Christmas tree farm is 'all about the holiday'

Laura Schulte
Regan Pourchot brushes ice and snow from the branches of a tree on his Mosinee Farm, Pheasant Pines.

Mosinee — Regan Pourchot learned how to raise the perfect Christmas tree when he was a kid.

His dad started a business in the 1950s and Pourchot helped him out during the summers, shearing each tree into the shape desired by winter buyers. They cut down the trees in November and took them to markets in the suburbs of Chicago.

Today, Pourchot, who is partially retired, but still does event planning from home, sells trees from his 80 acres of property near Lake DuBay, called Pheasant Pines. About 30 of those acres are covered in bright evergreen trees, snow hanging from their branches.

Although the Christmas tree industry in Wisconsin has dwindled from 859 farms in 2002 to 689 farms in 2012, according to the National Christmas Tree Association, Pourchot decided to stick with it. In the end, he said, it's all about creating an experience that can't be found when selecting a fake tree in a box.

Pourchot started his farm 10 years ago, selling mostly to families looking to choose and cut their own tree. Most of his customers, he said, come back year after year.

"We try to create a family tradition," Pourchot said. "It's all about the family experience."

But that family experience doesn't just start and end every December, when families make their way out to the tree farm. Years of work go into each and every tree sold at Pheasant Pines.

Pourchot and his dog walk through a grouping of trees that has already mostly been cut down this year.

"If you take it sequentially, this time of year, we start to think of what to plant for next year," Pourchot said. "Part of the magic is that you plant knowing that you won't sell the tree for 10 years."

Pourchot said he's already ordered the trees he'll plant in the spring, about 2,500 trees total. And those trees don't come in the form of seeds. They've already spent two to four years growing in a greenhouse before they even reach the fields at Pheasant Pines. When the tiny trees reach Pheasant Pines, he and his family spend about two weekends in the spring, planting trees.

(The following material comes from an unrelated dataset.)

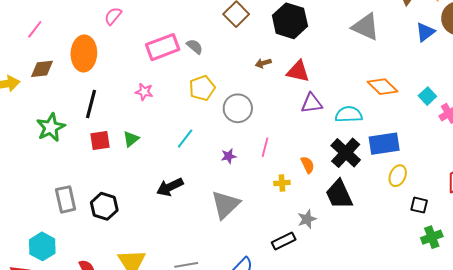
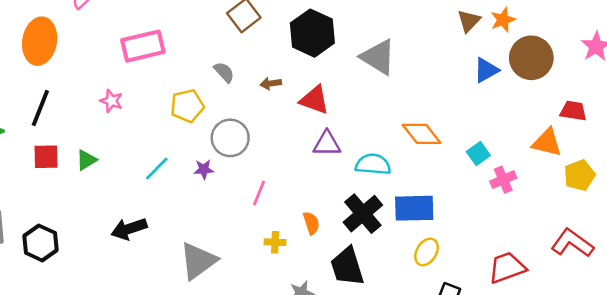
gray triangle: (366, 27) -> (378, 57), moved
gray semicircle: (195, 47) -> (224, 72), moved
purple star: (229, 156) -> (204, 169), moved

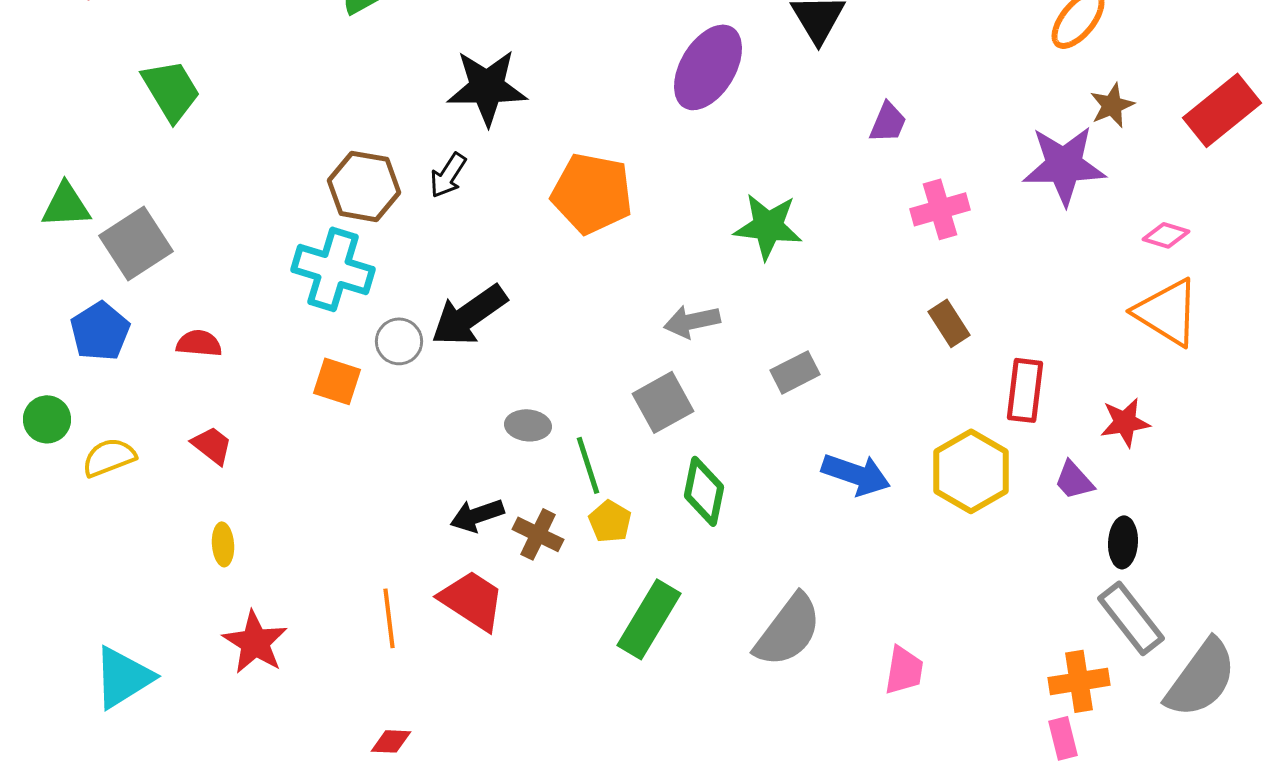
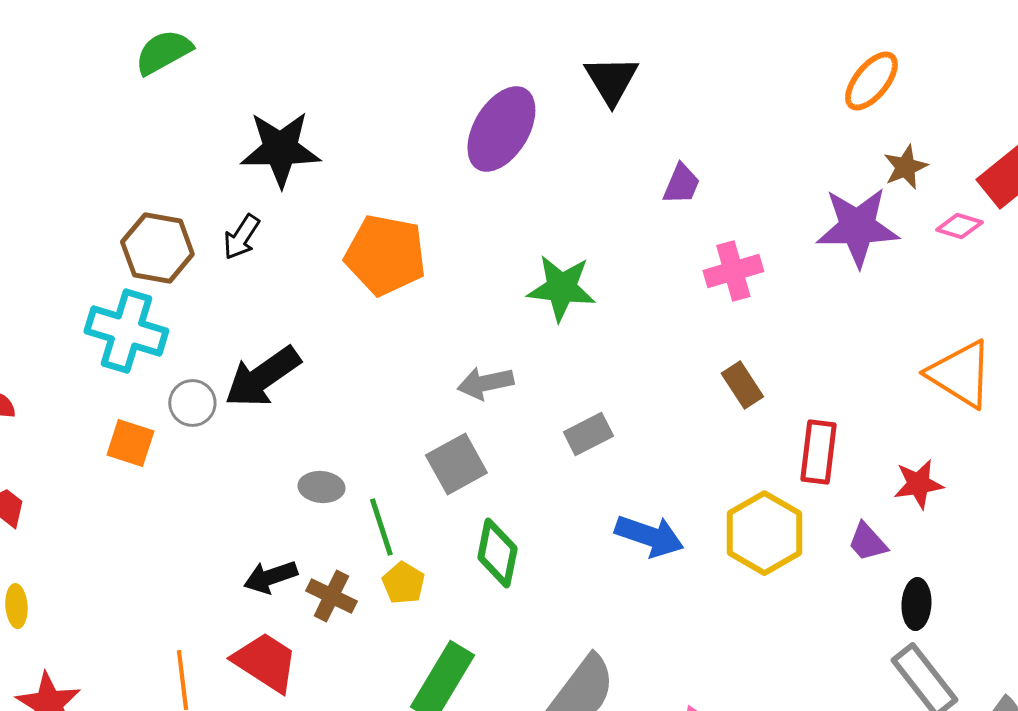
pink diamond: (1166, 235) -> (959, 226), moved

After all the new trees are planted, the shearing starts in late June. Shearing helps to create the familiar triangle shape of trees that is expected when families head out to the tree farm. The shearing is done by hand by Pourchot and his family, and it takes a couple of months to complete. Shearing wraps up in early September, if all goes according to plans, and then Pourchot and his family wait for Thanksgiving to come and go.

When it's finally time, Christmas tree lovers will make their way out into the acres of fields in search of the perfect tree to take home. This year, Pheasant Pines has already had some busy weekends, especially because snow has started to fly.

"It was really fun for families last week," Pourchot said. "We got the sleds out and parents pulled their kids around and the trees back."

Pourchot looks over a field of trees that was planted in recent years. These trees will be left to grow for several years before they're ready to cut.

Families will search low and high for their tree, and once they find it, they can cut it down themselves and have it shaken and baled — wrapped in a net so it's easier to transport.

A tree at Pheasant Pines ranges in price from $25 to $40, depending on what type of Christmas tree is chosen. On average, the American family spends about $50 on their real tree a year, according to the National Christmas Tree Association.

Although real trees may take a little more time and effort than artificial trees, Pourchot said that generally, real trees are becoming more popular with Christmas tree lovers again. According to the National Christmas Tree Association, 12.5 million fake trees were purchased, but that doesn't match up to the  25.9 million real trees that were also purchased.

"Artificial trees at first put a dent in the industry," he said. "But choose and cut is more popular for a family experience."

Pourchot works hard to create a fun family experience at his farm, from a warming room filled with hot cocoa, cookies and Christmas gifts for sale, to petting zoos and sled rides.

"It's all about the holiday," he said.

Pheasant Pines is located at 4646 N. Marathon County X, Mosinee.

Contact Going Out reporter Laura Schulte at 715-297-7532 or; on Twitter @schultelaura.

Wondering how to keep a live tree healthy through the holidays?

According to Pourchot, a tree needs to have a fresh cut to survive longer. If you buy a pre-cut tree, take a little off the bottom to create a clean cut, with no sap coverage. Then allow the tree to thaw out in the garage, before shocking it with the warm house. Once inside, water the tree for the first time with lukewarm water, and continue to monitor the water level for the first 48 hours. A large tree may take up to a gallon of water in the first few days.

After the first few days, water the tree regularly to prevent it from drying out. A well-watered tree is much safer and less likely to create a fire hazard.